Problem to solve:
The lines below, from the one containing "modelos.No peligroso &" through the one containing "Aufbau von Vertrauen", should be set down exactly, with no pictures and nothing else.

Given entries:
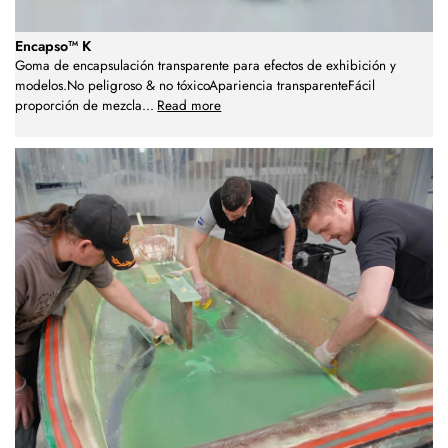
Encapso™ K
Goma de encapsulación transparente para efectos de exhibición y
modelos.No peligroso & no tóxicoApariencia transparenteFácil
proporción de mezcla
...
Read more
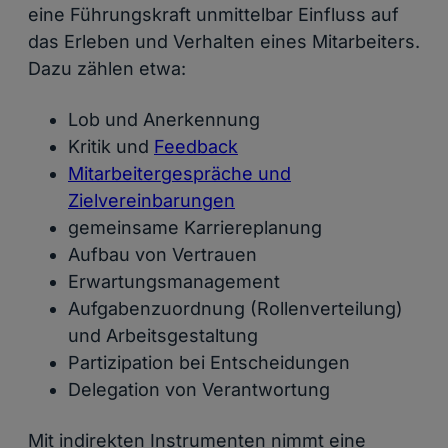
eine Führungskraft unmittelbar Einfluss auf
das Erleben und Verhalten eines Mitarbeiters.
Dazu zählen etwa:
Lob und Anerkennung
Kritik und
Feedback
Mitarbeitergespräche und
Zielvereinbarungen
gemeinsame Karriereplanung
Aufbau von Vertrauen
Erwartungsmanagement
Aufgabenzuordnung (Rollenverteilung)
und Arbeitsgestaltung
Partizipation bei Entscheidungen
Delegation von Verantwortung
Mit indirekten Instrumenten nimmt eine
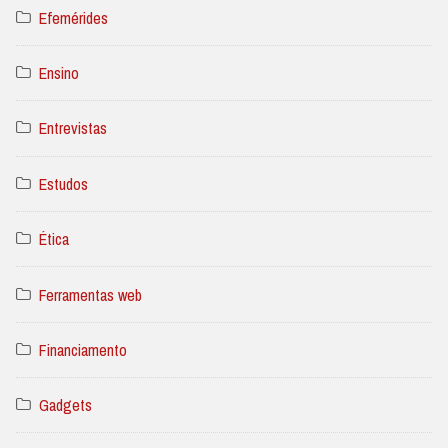
Efemérides
Ensino
Entrevistas
Estudos
Ética
Ferramentas web
Financiamento
Gadgets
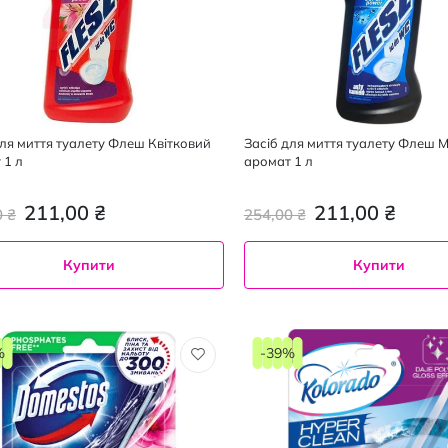
для миття туалету Флеш Квітковий
Засіб для миття туалету Флеш 
 1 л
аромат 1 л
211,00 ₴
211,00 ₴
0 ₴
254,00 ₴
Купити
Купити
%
-39%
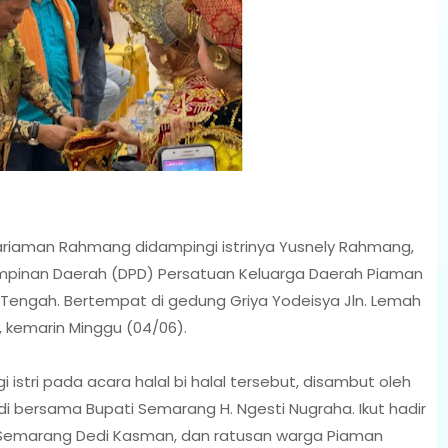
riaman Rahmang didampingi istrinya Yusnely Rahmang,
 Pimpinan Daerah (DPD) Persatuan Keluarga Daerah Piaman
Tengah. Bertempat di gedung Griya Yodeisya Jln. Lemah
 kemarin Minggu (04/06).
tri pada acara halal bi halal tersebut, disambut oleh
 bersama Bupati Semarang H. Ngesti Nugraha. Ikut hadir
Semarang Dedi Kasman, dan ratusan warga Piaman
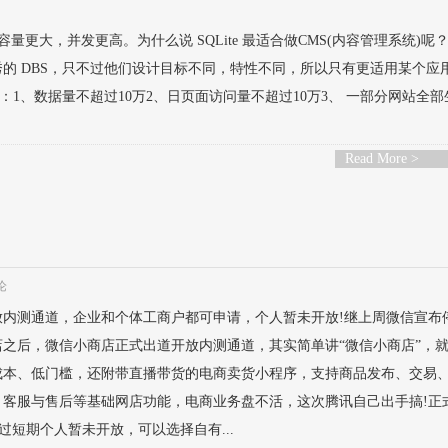
、容量更大，并发更高。为什么说 SQLite 最适合做CMS(内容管理系统)呢
都是非常优秀的 DBS，只不过他们设计目标不同，特性不同，所以只有更适用某个应
1、数据量不超过10万2、日页面访问量不超过10万3、 一部分网站全部
Read More >
论
放内测通道，企业和个体工商户都可申请，个人暂未开放!继上周微信宣布
之后，微信小商店正式出道开放内测通道，其实简单讲“微信小商店”，
成本、低门槛，还附带直播带货的电商卖货小程序，支持商品发布、交易
、客服与售后等基础网店功能，电商业务盘不活，这次腾讯自己出手搞!正
短期个人暂未开放，可以选择自有...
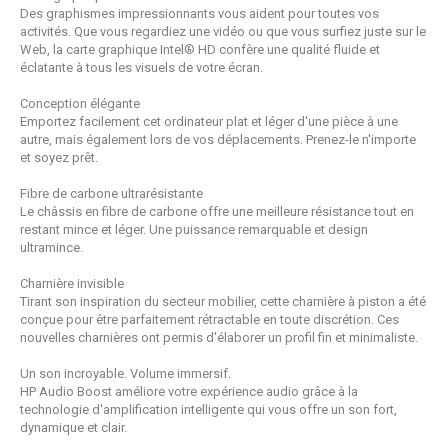
Des graphismes impressionnants vous aident pour toutes vos
activités. Que vous regardiez une vidéo ou que vous surfiez juste sur le
Web, la carte graphique Intel® HD confère une qualité fluide et
éclatante à tous les visuels de votre écran.
Conception élégante
Emportez facilement cet ordinateur plat et léger d'une pièce à une
autre, mais également lors de vos déplacements. Prenez-le n'importe
et soyez prêt.
Fibre de carbone ultrarésistante
Le châssis en fibre de carbone offre une meilleure résistance tout en
restant mince et léger. Une puissance remarquable et design
ultramince.
Charnière invisible
Tirant son inspiration du secteur mobilier, cette charnière à piston a été
conçue pour être parfaitement rétractable en toute discrétion. Ces
nouvelles charnières ont permis d'élaborer un profil fin et minimaliste.
Un son incroyable. Volume immersif.
HP Audio Boost améliore votre expérience audio grâce à la
technologie d'amplification intelligente qui vous offre un son fort,
dynamique et clair.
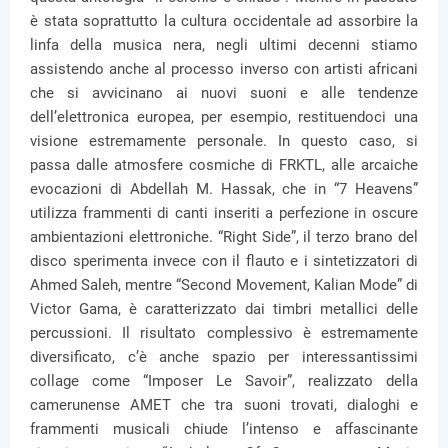
è stata soprattutto la cultura occidentale ad assorbire la
linfa della musica nera, negli ultimi decenni stiamo
assistendo anche al processo inverso con artisti africani
che si avvicinano ai nuovi suoni e alle tendenze
dell’elettronica europea, per esempio, restituendoci una
visione estremamente personale. In questo caso, si
passa dalle atmosfere cosmiche di FRKTL, alle arcaiche
evocazioni di Abdellah M. Hassak, che in “7 Heavens”
utilizza frammenti di canti inseriti a perfezione in oscure
ambientazioni elettroniche. “Right Side”, il terzo brano del
disco sperimenta invece con il flauto e i sintetizzatori di
Ahmed Saleh, mentre “Second Movement, Kalian Mode” di
Victor Gama, è caratterizzato dai timbri metallici delle
percussioni. Il risultato complessivo è estremamente
diversificato, c’è anche spazio per interessantissimi
collage come “Imposer Le Savoir”, realizzato della
camerunense AMET che tra suoni trovati, dialoghi e
frammenti musicali chiude l’intenso e affascinante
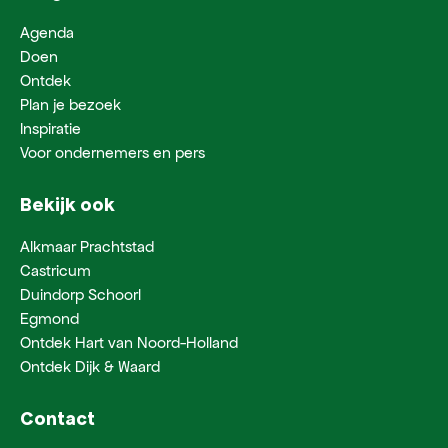
Agenda
Doen
Ontdek
Plan je bezoek
Inspiratie
Voor ondernemers en pers
Bekijk ook
Alkmaar Prachtstad
Castricum
Duindorp Schoorl
Egmond
Ontdek Hart van Noord-Holland
Ontdek Dijk & Waard
Contact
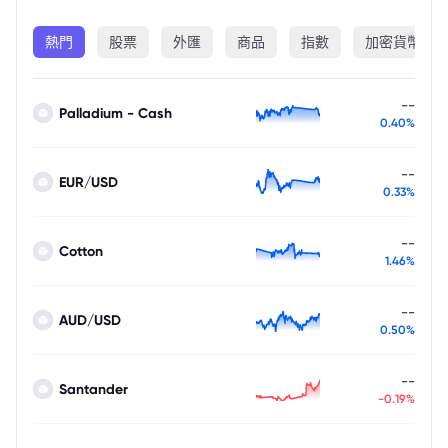
熱門
股票
外匯
商品
指數
加密貨幣
--
Palladium - Cash
0.40%
--
EUR/USD
0.33%
--
Cotton
1.46%
--
AUD/USD
0.50%
--
Santander
-0.19%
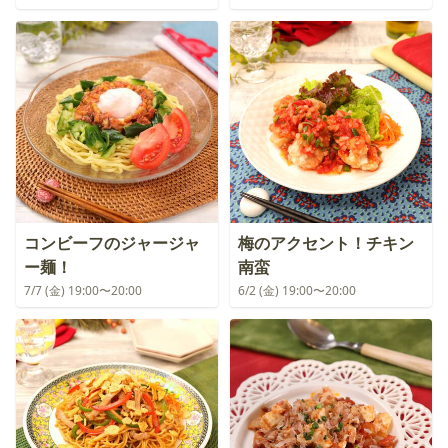
コンビーフのジャージャ
梅のアクセント！チキン
ー麺！
南蛮
7/7 (金) 19:00〜20:00
6/2 (金) 19:00〜20:00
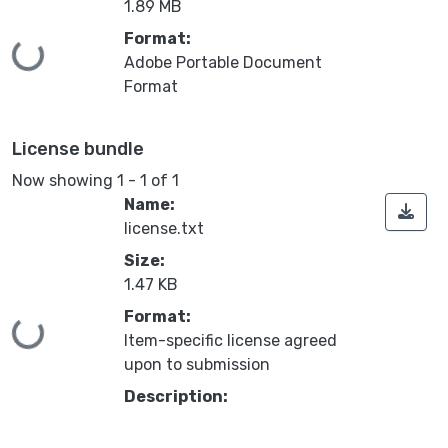
1.89 MB
Format:
Loading...
Adobe Portable Document
Format
License bundle
Now showing
1 - 1 of 1
Name:
license.txt
Size:
1.47 KB
Format:
Loading...
Item-specific license agreed
upon to submission
Description:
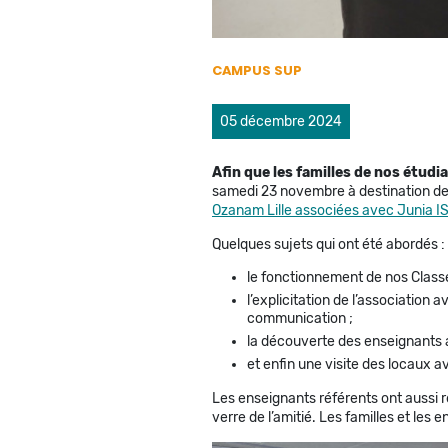
CAMPUS SUP
05 décembre 2024
Afin que les familles de nos étud
samedi 23 novembre à destination de
Ozanam Lille associées avec Junia IS
Quelques sujets qui ont été abordés :
le fonctionnement de nos Classes
l’explicitation de l’association
communication ;
la découverte des enseignants 
et enfin une visite des locaux a
Les enseignants référents ont aussi r
verre de l’amitié. Les familles et les 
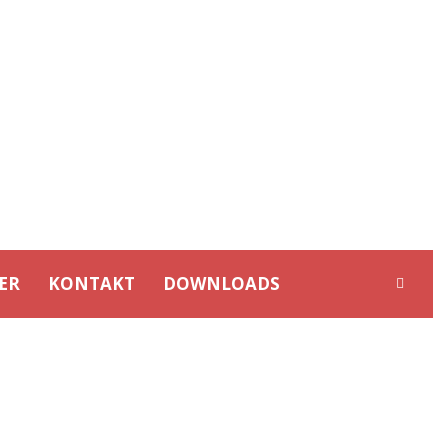
ER
KONTAKT
DOWNLOADS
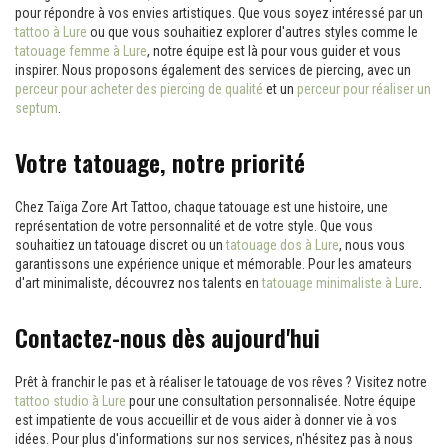
pour répondre à vos envies artistiques. Que vous soyez intéressé par un
tattoo à Lure
ou que vous souhaitiez explorer d'autres styles comme le
tatouage femme à Lure
, notre équipe est là pour vous guider et vous
inspirer. Nous proposons également des services de piercing, avec un
perceur pour acheter des piercing de qualité
et un
perceur pour réaliser un
septum
.
Votre tatouage, notre priorité
Chez Taïga Zore Art Tattoo, chaque tatouage est une histoire, une
représentation de votre personnalité et de votre style. Que vous
souhaitiez un tatouage discret ou un
tatouage dos à Lure
, nous vous
garantissons une expérience unique et mémorable. Pour les amateurs
d'art minimaliste, découvrez nos talents en
tatouage minimaliste à Lure
.
Contactez-nous dès aujourd'hui
Prêt à franchir le pas et à réaliser le tatouage de vos rêves ? Visitez notre
tattoo studio à Lure
pour une consultation personnalisée. Notre équipe
est impatiente de vous accueillir et de vous aider à donner vie à vos
idées. Pour plus d'informations sur nos services, n'hésitez pas à nous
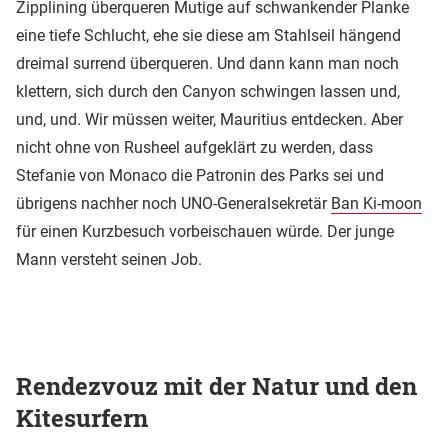
Zipplining überqueren Mutige auf schwankender Planke
eine tiefe Schlucht, ehe sie diese am Stahlseil hängend
dreimal surrend überqueren. Und dann kann man noch
klettern, sich durch den Canyon schwingen lassen und,
und, und. Wir müssen weiter, Mauritius entdecken. Aber
nicht ohne von Rusheel aufgeklärt zu werden, dass
Stefanie von Monaco die Patronin des Parks sei und
übrigens nachher noch UNO-Generalsekretär
Ban Ki-moon
für einen Kurzbesuch vorbeischauen würde. Der junge
Mann versteht seinen Job.
Rendezvouz mit der Natur und den
Kitesurfern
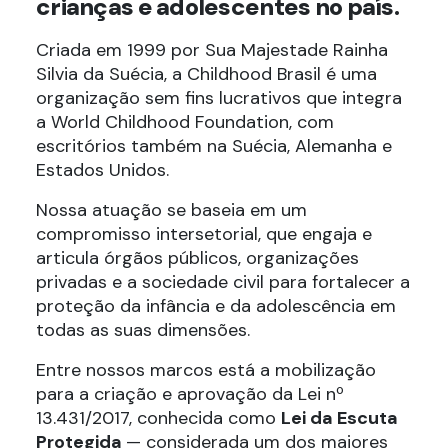
crianças e adolescentes no país.
Criada em 1999 por Sua Majestade Rainha
Silvia da Suécia, a Childhood Brasil é uma
organização sem fins lucrativos que integra
a World Childhood Foundation, com
escritórios também na Suécia, Alemanha e
Estados Unidos.
Nossa atuação se baseia em um
compromisso intersetorial, que engaja e
articula órgãos públicos, organizações
privadas e a sociedade civil para fortalecer a
proteção da infância e da adolescência em
todas as suas dimensões.
Entre nossos marcos está a mobilização
para a criação e aprovação da Lei nº
13.431/2017, conhecida como
Lei da Escuta
Protegida
— considerada um dos maiores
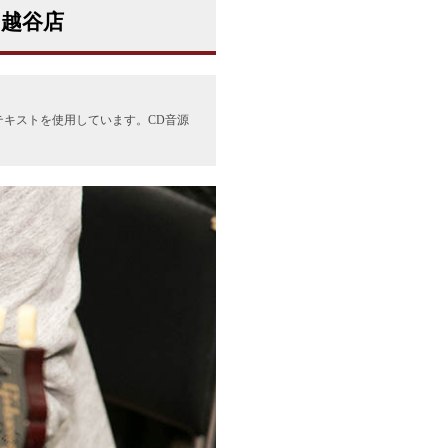
S越谷店
キストを使用しています。CD音源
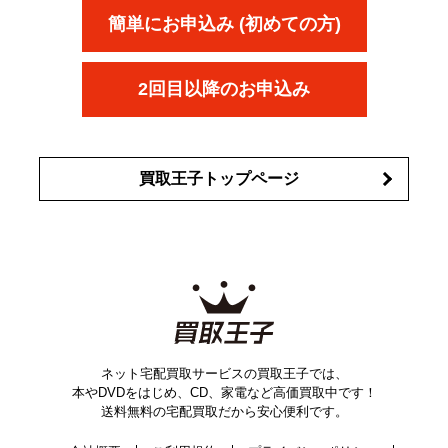
ボウ
KANEBO
簡単にお申込み (初めての方)
コスメ・香水買取の
詳細はこちら
2回目以降のお申込み
買取王子トップページ
ネット宅配買取サービスの買取王子では、
本やDVDをはじめ、CD、家電など高価買取中です！
送料無料の宅配買取だから安心便利です。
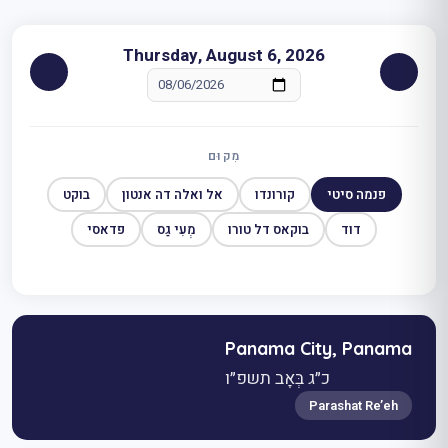
Thursday, August 6, 2026
מִקוּם
פנמה סיטי
קורונדו
אל ואלה דה אנטון
בוקט
דוד
בוקאס דל טורו
מְעִי גַס
פדאסי
Panama City, Panama
כ״ג בְּאָב תשפ״ו
Parashat Re’eh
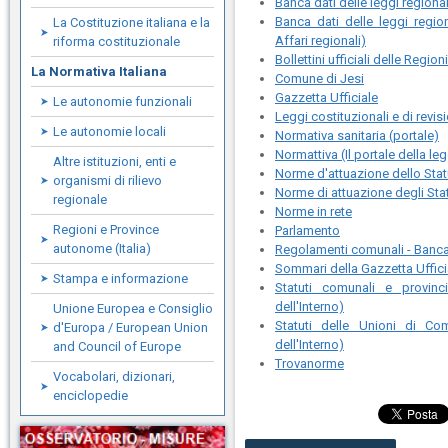
Banca dati delle leggi regiona
Banca dati delle leggi regio
La Costituzione italiana e la
Affari regionali)
riforma costituzionale
Bollettini ufficiali delle Region
La Normativa Italiana
Comune di Jesi
Gazzetta Ufficiale
Le autonomie funzionali
Leggi costituzionali e di revis
Le autonomie locali
Normativa sanitaria (portale)
Normattiva (Il portale della le
Altre istituzioni, enti e
Norme d'attuazione dello Sta
organismi di rilievo
Norme di attuazione degli Statu
regionale
Norme in rete
Regioni e Province
Parlamento
autonome (Italia)
Regolamenti comunali - Banca
Sommari della Gazzetta Uffici
Stampa e informazione
Statuti comunali e provinci
dell'Interno)
Unione Europea e Consiglio
Statuti delle Unioni di Co
d'Europa / European Union
dell'Interno)
and Council of Europe
Trovanorme
Vocabolari, dizionari,
enciclopedie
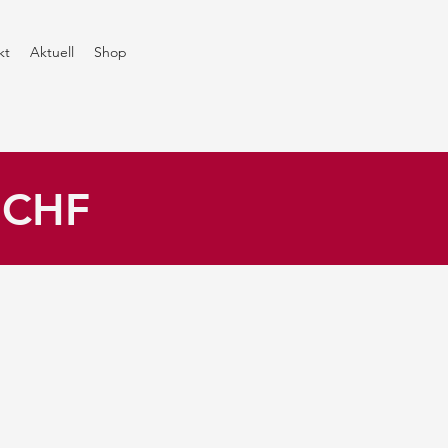
kt
Aktuell
Shop
0 CHF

Response to this exercise:
modelos.No peligroso & no tóxicoApariencia transparenteFácil
proporción de mezcla
...
Read more
eine Führungskraft unmittelbar Einfluss auf
das Erleben und Verhalten eines Mitarbeiters.
Dazu zählen etwa:
Lob und Anerkennung
Kritik und
Feedback
Mitarbeitergespräche und
Zielvereinbarungen
gemeinsame Karriereplanung
Aufbau von Vertrauen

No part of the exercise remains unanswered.